José Carlos Vítor revela alguns dos segredos na preparação para a prova de fundo em Espanha

Tem o chamado olho de lince e todos os dias observa os treinos dos pombos no seu pombal em Aveiras de Cima. Entre as duas centenas de animais, José Carlos Vítor tem apenas mais uma semana para selecionar os 15 melhores (máximo permitido) que vão competir na prova de fundo nacional, em Valência, Espanha, no próximo sábado.

"A escolha não vai ser muito difícil. Já os conheço a todos e sei avaliar os que estão mais aptos para a competição", assegura o conhecido columbófilo, de 59 anos. O ritual é sempre o mesmo: "Os pombos têm duas refeições por dia e fazem dois treinos. Depois vou observá-los e, acima de tudo, estar atento ao que fazem e aos sinais que nos transmitem. Conseguimos saber se estão confiantes ou tristes por alguma razão", refere José Carlos Vítor, que no ano passado entrou nesta competição com largada em Valência.

"Trata-se de uma competição bastante extensa, na ordem dos 740 quilómetros em linha reta. Geralmente os pombos chegam sempre em boa condição. Temos de saber alimentá-los e tratá-los com boas rações e cuidar da sua higiene", acrescentou José Carlos Vítor, filiado no centro columbófilo de Aveiras de Cima.

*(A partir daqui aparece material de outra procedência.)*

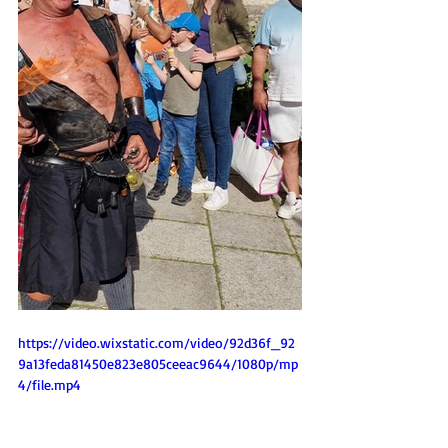
https://video.wixstatic.com/video/92d36f_92
9a13feda81450e823e805ceeac9644/1080p/mp
4/file.mp4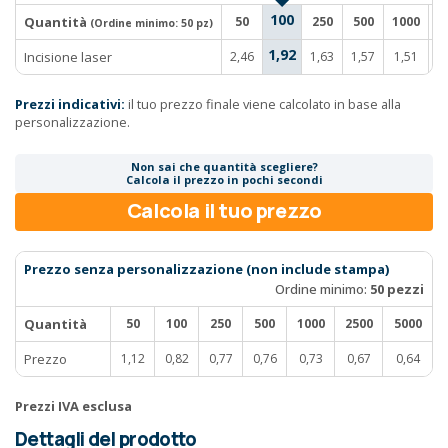
100
Quantità
50
250
500
1000
2
(Ordine minimo:
50 pz
)
1,92
Incisione laser
2,46
1,63
1,57
1,51
1
Prezzi indicativi:
il tuo prezzo finale viene calcolato in base alla
personalizzazione.
Non sai che quantità scegliere?
Calcola il prezzo in pochi secondi
Calcola il tuo prezzo
Prezzo senza personalizzazione (non include stampa)
Ordine minimo:
50 pezzi
Quantità
50
100
250
500
1000
2500
5000
Prezzo
1,12
0,82
0,77
0,76
0,73
0,67
0,64
Prezzi IVA esclusa
Dettagli del prodotto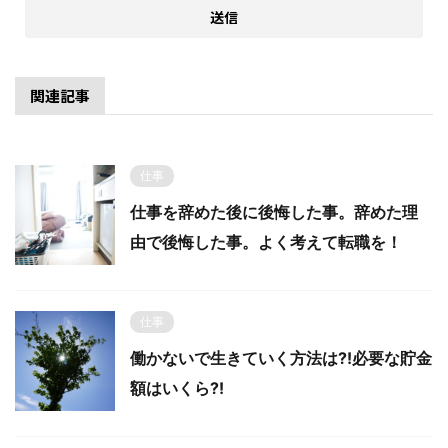
関連記事
仕事
仕事を辞めた後に後悔した事。辞めた理
由で後悔した事。よく考えて転職を！
仕事
働かないで生きていく方法は⁈必要な貯金
額はいくら⁈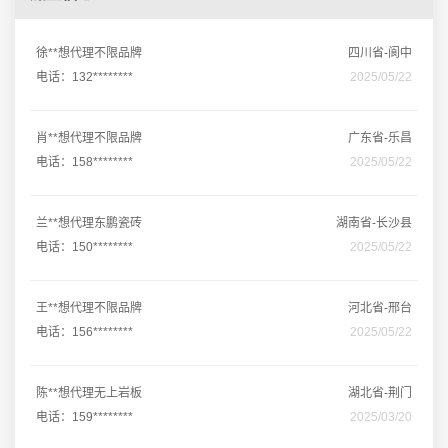
徐**想代理不限品牌
四川省-阆中
电话：132********
2025/05/22
肖**想代理不限品牌
广东省-乐昌
电话：158********
2025/05/22
兰**想代理东鹏瓷砖
湖南省-长沙县
电话：150********
2025/05/22
王**想代理不限品牌
河北省-邢台
电话：156********
2025/05/22
陈**想代理无上岩板
湖北省-荆门
电话：159********
2025/03/20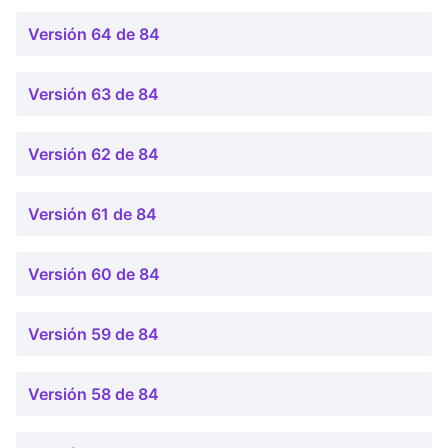
Versión 64 de 84
Versión 63 de 84
Versión 62 de 84
Versión 61 de 84
Versión 60 de 84
Versión 59 de 84
Versión 58 de 84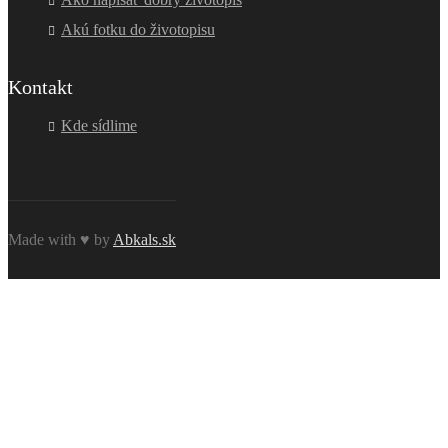
Akú fotku do životopisu
Kontakt
Kde sídlime
Made with ♥ by
Abkals.sk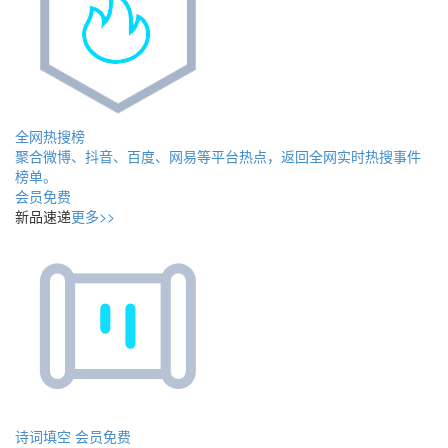
全网热搜榜
聚合微博、抖音、百度、网易等平台热点，返回全网实时热搜事件
榜单。
会员免费
新品速递
更多>>
诗词填空
会员免费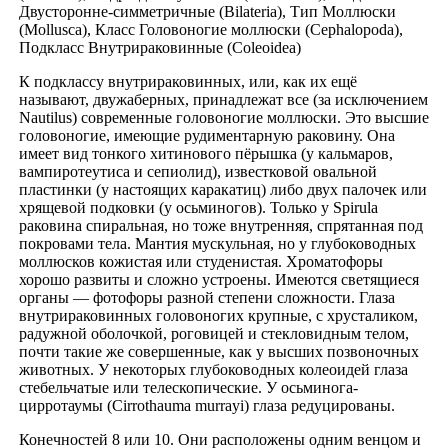
Двусторонне-симметричные (Bilateria), Тип Моллюски
(Mollusca), Класс Головоногие моллюски (Cephalopoda),
Подкласс Внутрираковинные (Coleoidea)
К подклассу внутрираковинных, или, как их ещё
называют, двужаберных, принадлежат все (за исключением
Nautilus) современные головоногие моллюски. Это высшие
головоногие, имеющие рудиментарную раковину. Она
имеет вид тонкого хитинового пёрышка (у кальмаров,
вампиротеутиса и сепиолид), известковой овальной
пластинки (у настоящих каракатиц) либо двух палочек или
хрящевой подковки (у осьминогов). Только у Spirula
раковина спиральная, но тоже внутренняя, спрятанная под
покровами тела. Мантия мускульная, но у глубоководных
моллюсков кожистая или студенистая. Хроматофоры
хорошо развиты и сложно устроены. Имеются светящиеся
органы — фотофоры разной степени сложности. Глаза
внутрираковинных головоногих крупные, с хрусталиком,
радужной оболочкой, роговицей и стекловидным телом,
почти такие же совершенные, как у высших позвоночных
животных. У некоторых глубоководных колеоидей глаза
стебельчатые или телескопические. У осьминога-
цирротаумы (Cirrothauma murrayi) глаза редуцированы.
Конечностей 8 или 10. Они расположены одним венцом и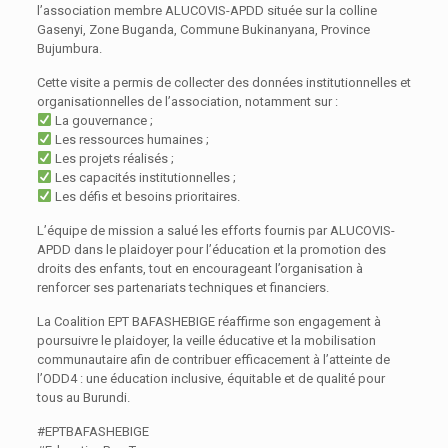
l’association membre ALUCOVIS-APDD située sur la colline
Gasenyi, Zone Buganda, Commune Bukinanyana, Province
Bujumbura.
Cette visite a permis de collecter des données institutionnelles et
organisationnelles de l’association, notamment sur :
La gouvernance ;
Les ressources humaines ;
Les projets réalisés ;
Les capacités institutionnelles ;
Les défis et besoins prioritaires.
L’équipe de mission a salué les efforts fournis par ALUCOVIS-
APDD dans le plaidoyer pour l’éducation et la promotion des
droits des enfants, tout en encourageant l’organisation à
renforcer ses partenariats techniques et financiers.
La Coalition EPT BAFASHEBIGE réaffirme son engagement à
poursuivre le plaidoyer, la veille éducative et la mobilisation
communautaire afin de contribuer efficacement à l’atteinte de
l’ODD4 : une éducation inclusive, équitable et de qualité pour
tous au Burundi.
#EPTBAFASHEBIGE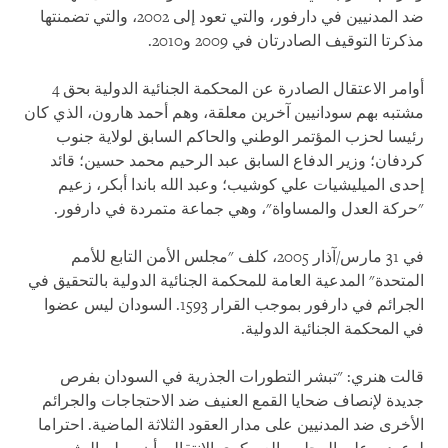
ضد المدنيين في دارفور، والتي تعود إلى 2002، والتي تضمنتها
مذكرتا التوقيف الصادرتان في 2009 و2010.
أوامر الاعتقال الصادرة عن المحكمة الجنائية الدولية بحق 4
مشتبه بهم سودانيين آخرين معلقة، وهم أحمد هارون، الذي كان
رئيسا لحزب المؤتمر الوطني والحاكم السابق لولاية جنوب
كردفان؛ وزير الدفاع السابق عبد الرحيم محمد حسين؛ قائد
إحدى الميليشيات علي كوشيب؛ وعبد الله باندا أبكر، زعيم
"حركة العدل والمساواة"، وهي جماعة متمردة في دارفور.
في 31 مارس/آذار 2005، كلف "مجلس الأمن التابع للأمم
المتحدة" المدعية العامة للمحكمة الجنائية الدولية بالتحقيق في
الجرائم في دارفور بموجب القرار 1593. السودان ليس عضوا
في المحكمة الجنائية الدولية.
قالت هنري: "تبشر التطورات الجذرية في السودان بفرص
جديدة لإنصاف ضحايا القمع العنيف ضد الاحتجاجات والجرائم
الأخرى ضد المدنيين على مدار العقود الثلاثة الماضية. احتراما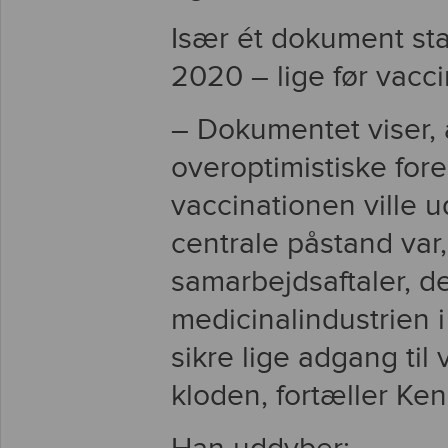
Især ét dokument sta
2020 – lige før vac
– Dokumentet viser,
overoptimistiske fore
vaccinationen ville ud
centrale påstand var,
samarbejdsaftaler, der
medicinalindustrien 
sikre lige adgang til v
kloden, fortæller Ke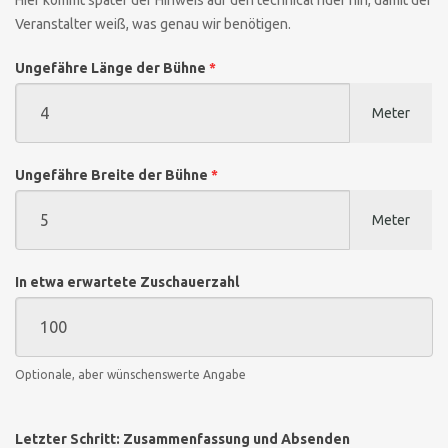
Hier kommt später der Hinweis auf den technical rider hin, damit der
Veranstalter weiß, was genau wir benötigen.
Ungefähre Länge der Bühne
*
Meter
Ungefähre Breite der Bühne
*
Meter
In etwa erwartete Zuschauerzahl
Optionale, aber wünschenswerte Angabe
Letzter Schritt: Zusammenfassung und Absenden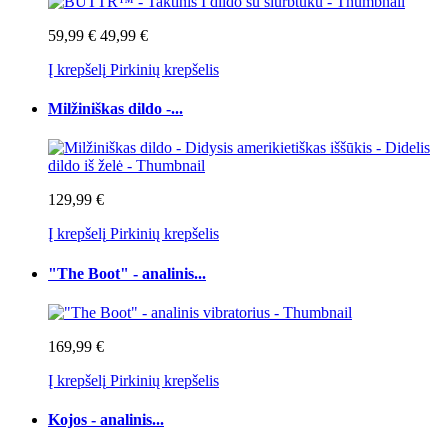
59,99 €
49,99 €
Į krepšelį
Pirkinių krepšelis
Milžiniškas dildo -...
129,99 €
Į krepšelį
Pirkinių krepšelis
"The Boot" - analinis...
169,99 €
Į krepšelį
Pirkinių krepšelis
Kojos - analinis...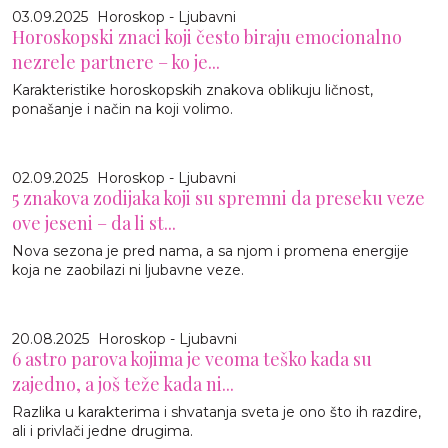
03.09.2025
Horoskop - Ljubavni
Horoskopski znaci koji često biraju emocionalno
nezrele partnere – ko je...
Karakteristike horoskopskih znakova oblikuju ličnost,
ponašanje i način na koji volimo.
02.09.2025
Horoskop - Ljubavni
5 znakova zodijaka koji su spremni da preseku veze
ove jeseni – da li st...
Nova sezona je pred nama, a sa njom i promena energije
koja ne zaobilazi ni ljubavne veze.
20.08.2025
Horoskop - Ljubavni
6 astro parova kojima je veoma teško kada su
zajedno, a još teže kada ni...
Razlika u karakterima i shvatanja sveta je ono što ih razdire,
ali i privlači jedne drugima.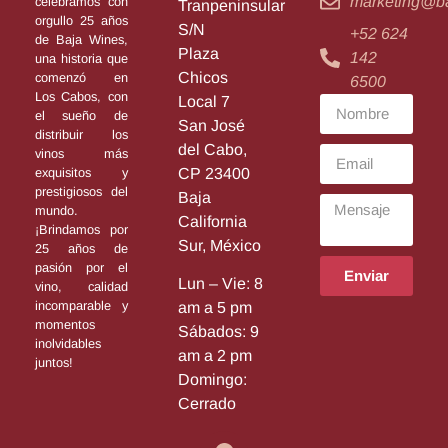
marketing@b
celebramos con
Tranpeninsular
orgullo 25 años
S/N
+52 624
de Baja Wines,
Plaza
142
una historia que
Chicos
comenzó en
6500
Los Cabos, con
Local 7
el sueño de
San José
distribuir los
del Cabo,
vinos más
exquisitos y
CP 23400
prestigiosos del
Baja
mundo.
California
¡Brindamos por
Sur, México
25 años de
pasión por el
Enviar
Lun – Vie: 8
vino, calidad
incomparable y
am a 5 pm
momentos
Sábados: 9
inolvidables
am a 2 pm
juntos!
Domingo:
Cerrado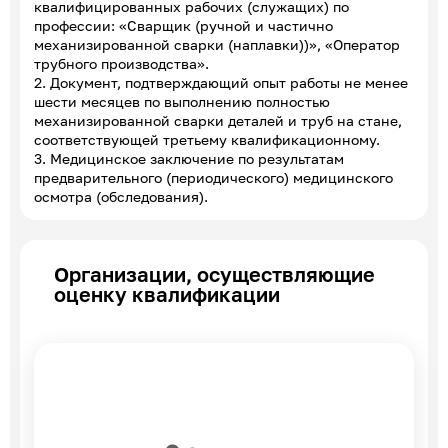
квалифицированных рабочих (служащих) по
профессии: «Сварщик (ручной и частично
механизированной сварки (наплавки))», «Оператор
трубного производства».
2. Документ, подтверждающий опыт работы не менее
шести месяцев по выполнению полностью
механизированной сварки деталей и труб на стане,
соответствующей третьему квалификационному.
3. Медицинское заключение по результатам
предварительного (периодического) медицинского
осмотра (обследования).
Организации, осуществляющие
оценку квалификации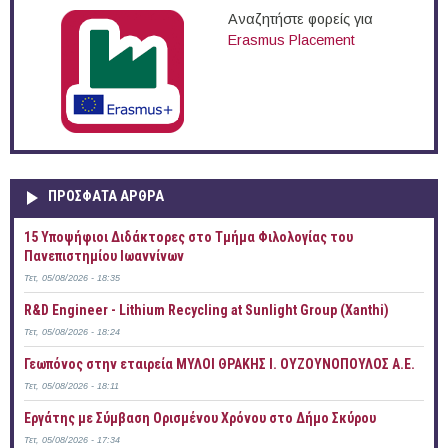
Αναζητήστε φορείς για
Erasmus Placement
ΠΡOΣΦΑΤΑ AΡΘΡΑ
15 Υποψήφιοι Διδάκτορες στο Τμήμα Φιλολογίας του
Πανεπιστημίου Ιωαννίνων
Τετ, 05/08/2026 - 18:35
R&D Engineer - Lithium Recycling at Sunlight Group (Xanthi)
Τετ, 05/08/2026 - 18:24
Γεωπόνος στην εταιρεία ΜΥΛΟΙ ΘΡΑΚΗΣ Ι. ΟΥΖΟΥΝΟΠΟΥΛΟΣ Α.Ε.
Τετ, 05/08/2026 - 18:11
Εργάτης με Σύμβαση Ορισμένου Χρόνου στο Δήμο Σκύρου
Τετ, 05/08/2026 - 17:34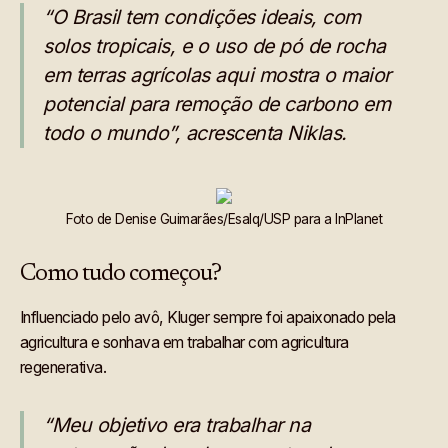
“O Brasil tem condições ideais, com
solos tropicais, e o uso de pó de rocha
em terras agrícolas aqui mostra o maior
potencial para remoção de carbono em
todo o mundo”, acrescenta Niklas.
Foto de Denise Guimarães/Esalq/USP para a InPlanet
Como tudo começou?
Influenciado pelo avô, Kluger sempre foi apaixonado pela
agricultura e sonhava em trabalhar com agricultura
regenerativa.
“Meu objetivo era trabalhar na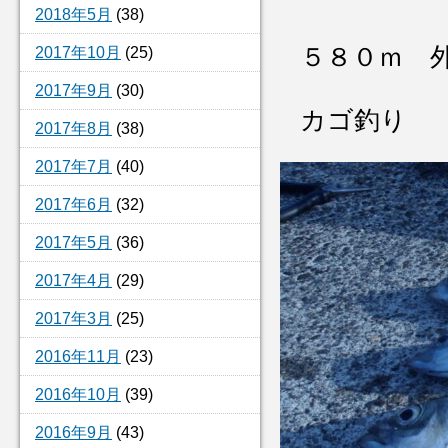
2018年5月
(38)
５８０ｍ 
2017年10月
(25)
2017年9月
(30)
カゴ釣り
2017年8月
(38)
2017年7月
(40)
2017年6月
(32)
2017年5月
(36)
2017年4月
(29)
2017年3月
(25)
2016年11月
(23)
2016年10月
(39)
2016年9月
(43)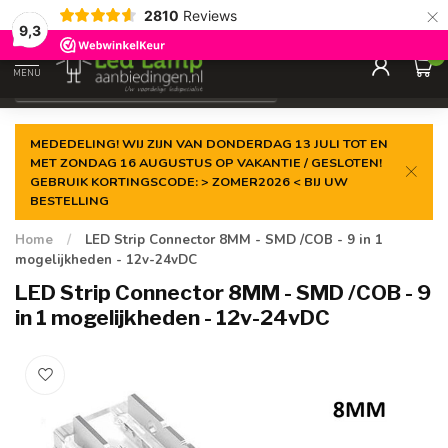
×
2810
Reviews
Gegarandeerde de
laagste prijs
9,3
0
MENU
€
Incl. 21% btw
MEDEDELING! WIJ ZIJN VAN DONDERDAG 13 JULI TOT EN
MET ZONDAG 16 AUGUSTUS OP VAKANTIE / GESLOTEN!
GEBRUIK KORTINGSCODE: > ZOMER2026 < BIJ UW
BESTELLING
Home
/
LED Strip Connector 8MM - SMD /COB - 9 in 1
mogelijkheden - 12v-24vDC
LED Strip Connector 8MM - SMD /COB - 9
in 1 mogelijkheden - 12v-24vDC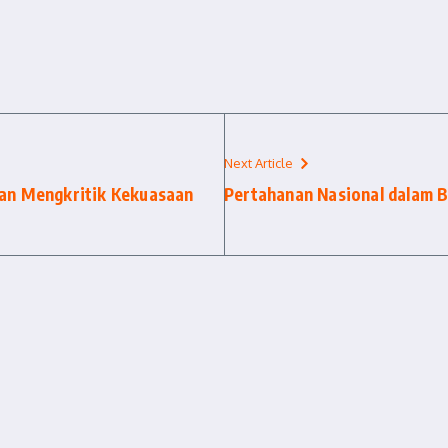
Next Article
tan Mengkritik Kekuasaan
Pertahanan Nasional dalam B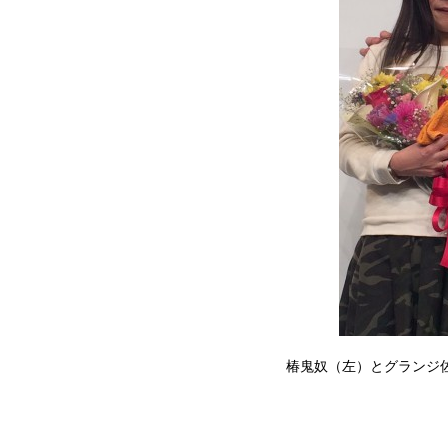
椿鬼奴（左）とグランジ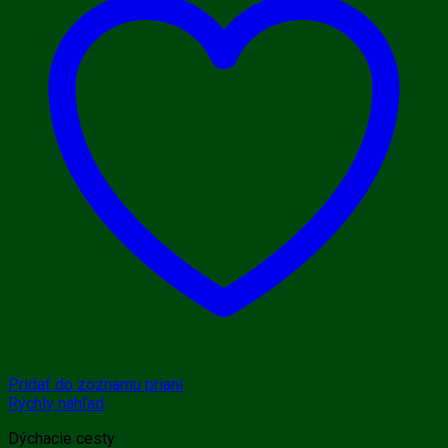
Pridať do zoznamu prianí
Rýchly náhľad
Dýchacie cesty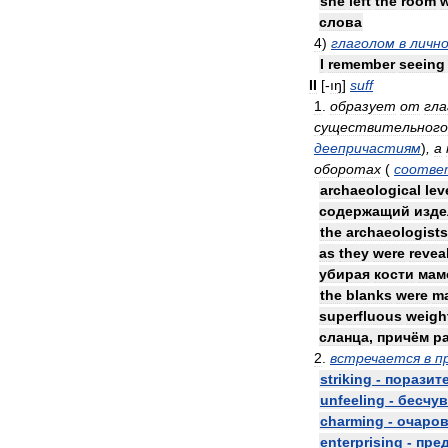
she
left
the
room
w
слова
4
)
глаголом
в
личн
I
remember
seeing
II
[-
ıŋ
]
suff
1
.
образует
от
гла
существительного
деепричастиям
)
,
а
оборотах
(
соотве
archaeological
lev
содержащий
изде
the
archaeologists
as
they
were
revea
убирая
кости
мам
the
blanks
were
m
superfluous
weigh
сланца
,
причём
р
2
.
встречается
в
п
striking
-
поразит
unfeeling
-
бесчу
charming
-
очаро
enterprising
-
пре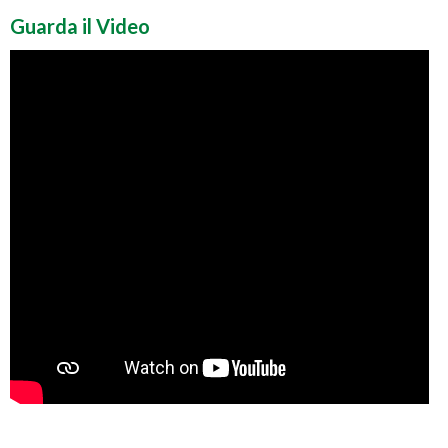
Guarda il Video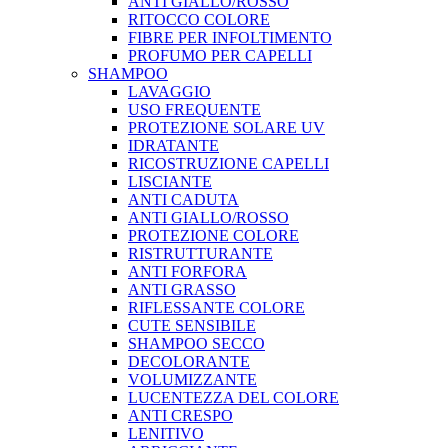
ANTI GIALLO/ROSSO
RITOCCO COLORE
FIBRE PER INFOLTIMENTO
PROFUMO PER CAPELLI
SHAMPOO
LAVAGGIO
USO FREQUENTE
PROTEZIONE SOLARE UV
IDRATANTE
RICOSTRUZIONE CAPELLI
LISCIANTE
ANTI CADUTA
ANTI GIALLO/ROSSO
PROTEZIONE COLORE
RISTRUTTURANTE
ANTI FORFORA
ANTI GRASSO
RIFLESSANTE COLORE
CUTE SENSIBILE
SHAMPOO SECCO
DECOLORANTE
VOLUMIZZANTE
LUCENTEZZA DEL COLORE
ANTI CRESPO
LENITIVO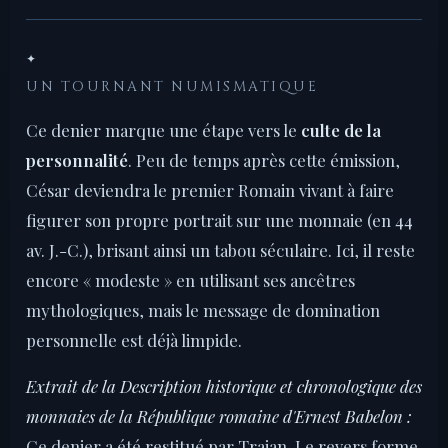
✦
UN TOURNANT NUMISMATIQUE
Ce denier marque une étape vers le
culte de la
personnalité
. Peu de temps après cette émission,
César deviendra le premier Romain vivant à faire
figurer son propre portrait sur une monnaie (en 44
av. J.-C.), brisant ainsi un tabou séculaire. Ici, il reste
encore « modeste » en utilisant ses ancêtres
mythologiques, mais le message de domination
personnelle est déjà limpide.
Extrait de la Description historique et chronologique des
monnaies de la République romaine d'Ernest Babelon :
Ce denier a été restitué par Trajan. Le revers forme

Na próxima quinta-feira, os pombos começam a ser encestados para seguirem para Valência. Tudo vai devidamente acomodado dentro de vários camiões TIR. A chegada a Espanha será na sexta-feira e no dia seguinte será a largada. "Espero fazer um bom resultado. Neste pombal já tive muitas alegrias e espero viver outros momentos de felicidade. Passo a minha vida em casa e a conviver com os amigos e os vizinhos. Não há nada melhor que o ar do campo", sustenta José Carlos Vítor, revelando alguns dos seus segredos: "Gosto de variar os locais das minhas largadas. Vou para Abrantes, Santarém ou Torres Novas. Assim consigo perceber quais são os melhores em distâncias mais curtas", refere o columbofilista, que está sempre atento à qualidade das rações. "Temos de ter muito carinho pelos pombos. Eles, afinal, também conhecem o comportamento do dono no dia a dia", vinca.